We intersected the significant genes from both TWAS analysis and eMAGMA gene-based association analysis according to different tissues, and found a total of 132 tissue-specific genes. A total of 33 unique genes were further identified after removing the duplicated ones, among which 11 genes have been reported in previous studies [7,8,9], such as TYK2 (P_FUSION = 5.12 × 10⁻⁶, P_eMAGMA = 1.94 × 10⁻⁷ for Whole Blood), IL(Interleukin)-6R (P_FUSION = 8.63 × 10⁻⁷, P_eMAGMA = 2.74 × 10⁻⁶ for Cells EBV-transformed lymphocytes), and Fas (P_FUSION = 5.21 × 10⁻⁵, P_eMAGMA = 1.08 × 10⁻⁶ for Muscle Skeletal).
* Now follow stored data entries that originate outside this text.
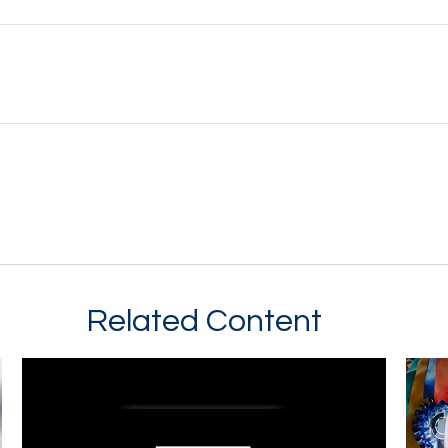
Related Content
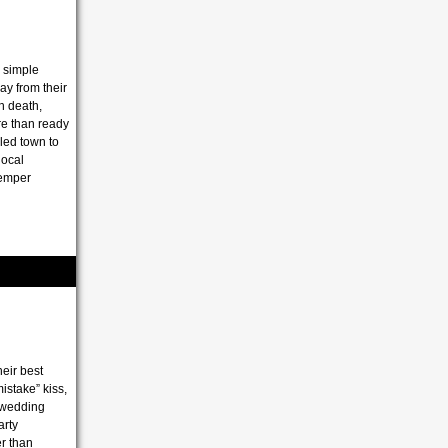
 simple
y from their
th death,
re than ready
lled town to
local
temper
heir best
istake” kiss,
s wedding
arty
er than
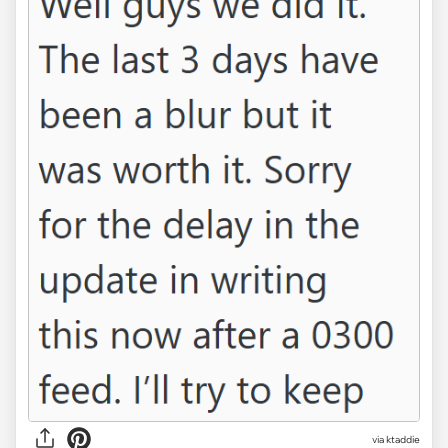
via ktaddie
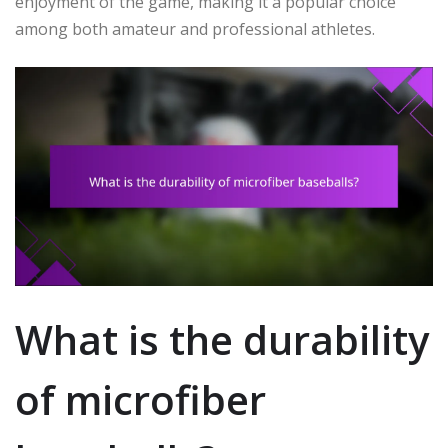
enjoyment of the game, making it a popular choice
among both amateur and professional athletes.
What is the durability
of microfiber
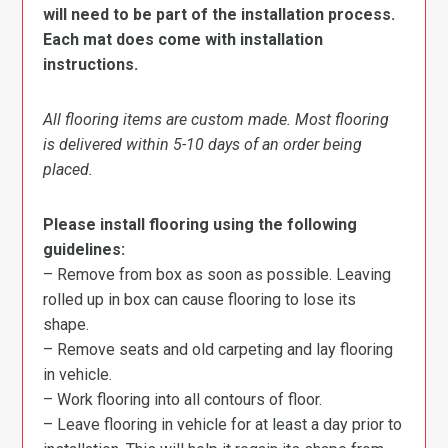
will need to be part of the installation process.
Each mat does come with installation
instructions.
All flooring items are custom made. Most flooring
is delivered within 5-10 days of an order being
placed.
Please install flooring using the following
guidelines:
– Remove from box as soon as possible. Leaving
rolled up in box can cause flooring to lose its
shape.
– Remove seats and old carpeting and lay flooring
in vehicle.
– Work flooring into all contours of floor.
– Leave flooring in vehicle for at least a day prior to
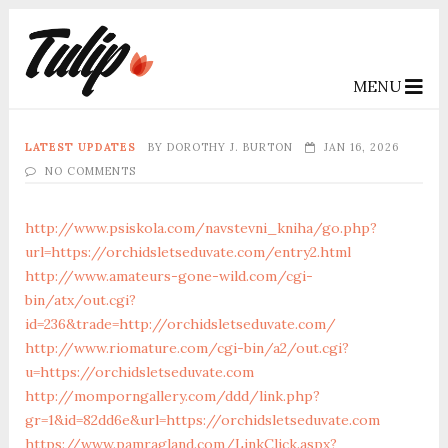
MENU
LATEST UPDATES
BY
DOROTHY J. BURTON
JAN 16, 2026
NO COMMENTS
http://www.psiskola.com/navstevni_kniha/go.php?
url=https://orchidsletseduvate.com/entry2.html
http://www.amateurs-gone-wild.com/cgi-
bin/atx/out.cgi?
id=236&trade=http://orchidsletseduvate.com/
http://www.riomature.com/cgi-bin/a2/out.cgi?
u=https://orchidsletseduvate.com
http://momporngallery.com/ddd/link.php?
gr=1&id=82dd6e&url=https://orchidsletseduvate.com
https://www.pamragland.com/LinkClick.aspx?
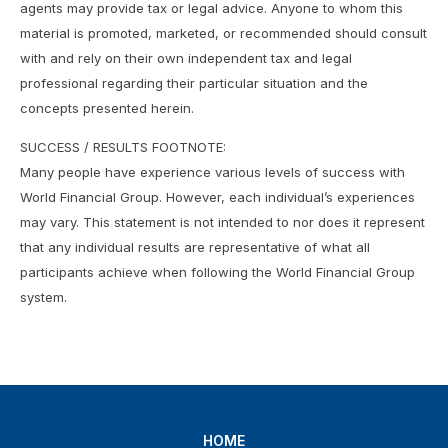
agents may provide tax or legal advice. Anyone to whom this
material is promoted, marketed, or recommended should consult
with and rely on their own independent tax and legal
professional regarding their particular situation and the
concepts presented herein.
SUCCESS / RESULTS FOOTNOTE:
Many people have experience various levels of success with
World Financial Group. However, each individual’s experiences
may vary. This statement is not intended to nor does it represent
that any individual results are representative of what all
participants achieve when following the World Financial Group
system.
HOME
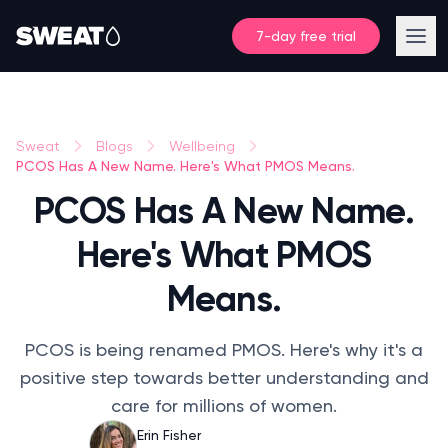
7-day free trial
Sweat
Blogs
Wellbeing
PCOS Has A New Name. Here's What PMOS Means.
PCOS Has A New Name.
Here's What PMOS
Means.
PCOS is being renamed PMOS. Here's why it's a
positive step towards better understanding and
care for millions of women.
Erin Fisher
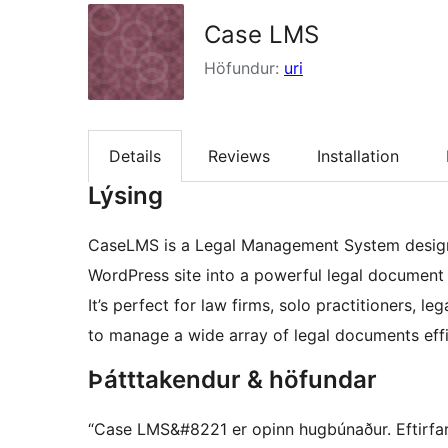
Case LMS
Höfundur:
uri
Details
Reviews
Installation
Lýsing
CaseLMS is a Legal Management System design
WordPress site into a powerful legal document
It’s perfect for law firms, solo practitioners,
to manage a wide array of legal documents effi
Þátttakendur & höfundar
“Case LMS&#8221 er opinn hugbúnaður. Eftirfara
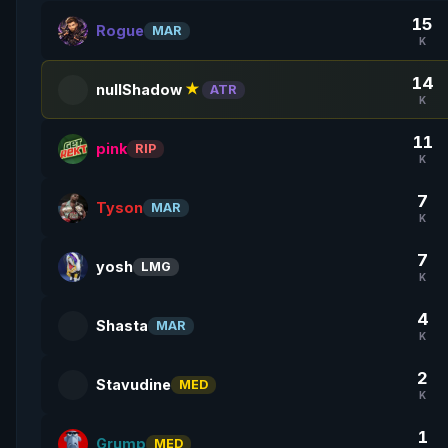
15
Rogue
MAR
K
14
nullShadow
★
ATR
K
11
pink
RIP
K
7
Tyson
MAR
K
7
yosh
LMG
K
4
Shasta
MAR
K
2
Stavudine
MED
K
1
Grump
MED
The remaining newly discovered 22 genes are APOBR, ATXN2L, GSDMB, IKZF3, IL27, KIAA1109, LAT, LMAN2L, MAGI3, NFATC2IP, NUPR1, ORMDL3, PHTF1, PSMB7, RGS14, SBK1, SH2B1, STEAP1B, TNFSF15, TUFM, UXS1, ZNF197. Among them, IL-27 (P_FUSION = 2.10 × 10⁻⁷, P_eMAGMA = 3.93 × 10⁻⁸ for Liver), LAT (P_FUSION = 1.53 × 10⁻⁴, P_eMAGMA = 4.62 × 10⁻⁷ for Artery Aorta) and MAGI3 (P_FUSION = 1.30 × 10⁻⁵, P_eMAGMA = 1.73 × 10⁻⁷ for Muscle Skeletal) are the novel genes that are more likely to be associated with JIA. Detailed information for 33 genes were summarized in Table 1.

Table 1.

Overlapped gene identified by FUSION and eMAGMA.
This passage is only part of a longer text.